2021 Domaine Du Seminaire Côtes Du Rhône Blanc “Les Seguines”
Rhône, France
We don’t drink enough white Rhône wines.The vast majority of the output, both in terms of what is grown and what we sell, is comprised of red wine. And there’s nothing wrong with that- we love Rhône reds! But at this time of year, when it starts to get cold and dark earlier and earlier in the day, and food on the table starts to get richer and more fall-spiced- this is the time we need Côtes du Rhône Blanc! If you’re a self-avowed Chardonnay “hater” and you don’t want to go back on your word- Côtes du Rhône Blanc is for you! They often (I hesitate to characterize the wines, as they can be made in many different styles with totally different blends) have lots of lovely mouthfilling texture from the inclusion of Marsanne and Roussane, with ripe notes of yellow apple and tropical fruit for all the Chard lovers. They’ve also got lovely aromatics from the Viognier, and the best have steely acidic cut from Grenache Blanc. These wines pair so well with classic Thanksgiving staples: turkey, stuffing, and mashed potatoes. Or try it with a simple roast chicken with a little lemon juice squeezed on top. It’s so simple and so good. -Ryan Smith
30% Marsanne, 30% Roussane, 20% Viognier, 10% Grenache Blanc, 10% Clairette. Farmed organically. Fermentation and elevage occur in concrete vats with native yeasts and very light filtration.

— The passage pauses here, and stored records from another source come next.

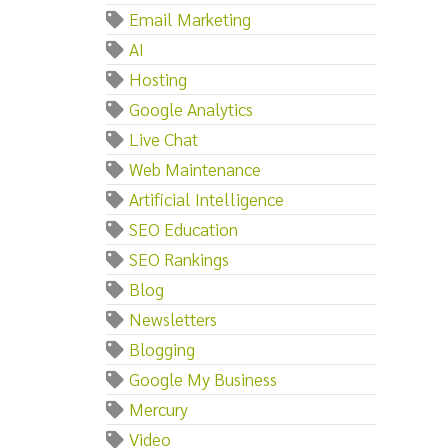
Email Marketing
AI
Hosting
Google Analytics
Live Chat
Web Maintenance
Artificial Intelligence
SEO Education
SEO Rankings
Blog
Newsletters
Blogging
Google My Business
Mercury
Video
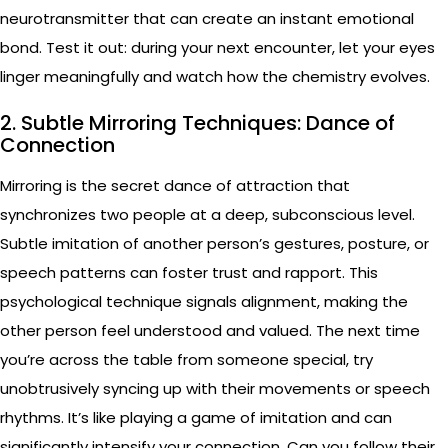
neurotransmitter that can create an instant emotional
bond. Test it out: during your next encounter, let your eyes
linger meaningfully and watch how the chemistry evolves.
2. Subtle Mirroring Techniques: Dance of
Connection
Mirroring is the secret dance of attraction that
synchronizes two people at a deep, subconscious level.
Subtle imitation of another person’s gestures, posture, or
speech patterns can foster trust and rapport. This
psychological technique signals alignment, making the
other person feel understood and valued. The next time
you’re across the table from someone special, try
unobtrusively syncing up with their movements or speech
rhythms. It’s like playing a game of imitation and can
significantly intensify your connection. Can you follow their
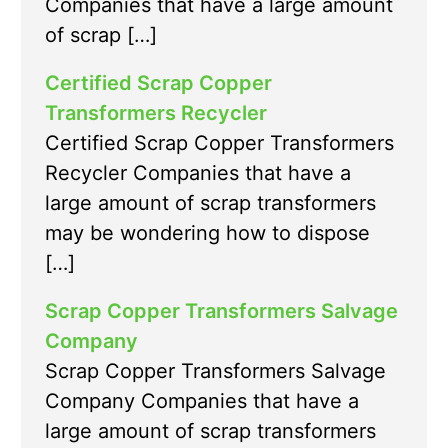
Companies that have a large amount
of scrap […]
Certified Scrap Copper
Transformers Recycler
Certified Scrap Copper Transformers
Recycler Companies that have a
large amount of scrap transformers
may be wondering how to dispose
[…]
Scrap Copper Transformers Salvage
Company
Scrap Copper Transformers Salvage
Company Companies that have a
large amount of scrap transformers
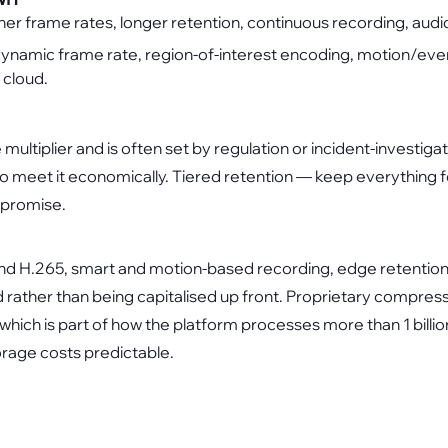
gher frame rates, longer retention, continuous recording, audi
ynamic frame rate, region-of-interest encoding, motion/even
 cloud.
e multiplier and is often set by regulation or incident-investig
meet it economically. Tiered retention — keep everything f
mpromise.
 H.265, smart and motion-based recording, edge retention o
d rather than being capitalised up front. Proprietary compr
which is part of how the platform processes more than 1 billi
rage costs predictable.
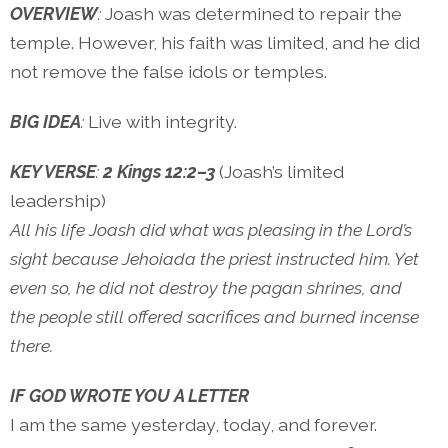
OVERVIEW
:
Joash was determined to repair the
temple. However, his faith was limited, and he did
not remove the false idols or temples.
BIG IDEA
:
Live with integrity.
KEY VERSE
:
2 Kings 12:2–3
(Joash’s limited
leadership)
All his life Joash did what was pleasing in the Lord’s
sight because Jehoiada the priest instructed him. Yet
even so, he did not destroy the pagan shrines, and
the people still offered sacrifices and burned incense
there.
IF GOD WROTE YOU A LETTER
I am the same yesterday, today, and forever.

“High toned, bright and floral. It smells like pineapple and flowers, and tastes like tropical fruit and lemon curd, with a pleasant bitterness and bright acidity offsetting the natural richness of texture, making this a fantastic wine for all the fall foods starting to grace our tables.”
On 100 hectares (about 250 acres) of land in the hills above the village of Valréas, a beautiful Provençal house, surrounded by olive and truffle oak trees, lavender fields, and thick forest, is the center of the idyllic micro-estate of Domaine du Seminaire. The vineyards comprise 60 hectares (about 150 acres) and are near the northern limit of ripening Grenache, in the colder foothills of the Alps, where they are swept by the strong mistral winds.
Hervé Pouizin is the fourth generation to farm this land; he and his wife, Mathilde, have preserved the self-sufficient estate mostly as it was a century ago, with one key exception: they converted everything to organic farming. Fermenting their wines in the same huge concrete tanks since 1938, the couple takes an old-school approach to winemaking and uses no oak. They produce high-toned, bright, floral wines, in keeping with their region and elevation, bottled early to preserve the fruit and with minimal sulfur.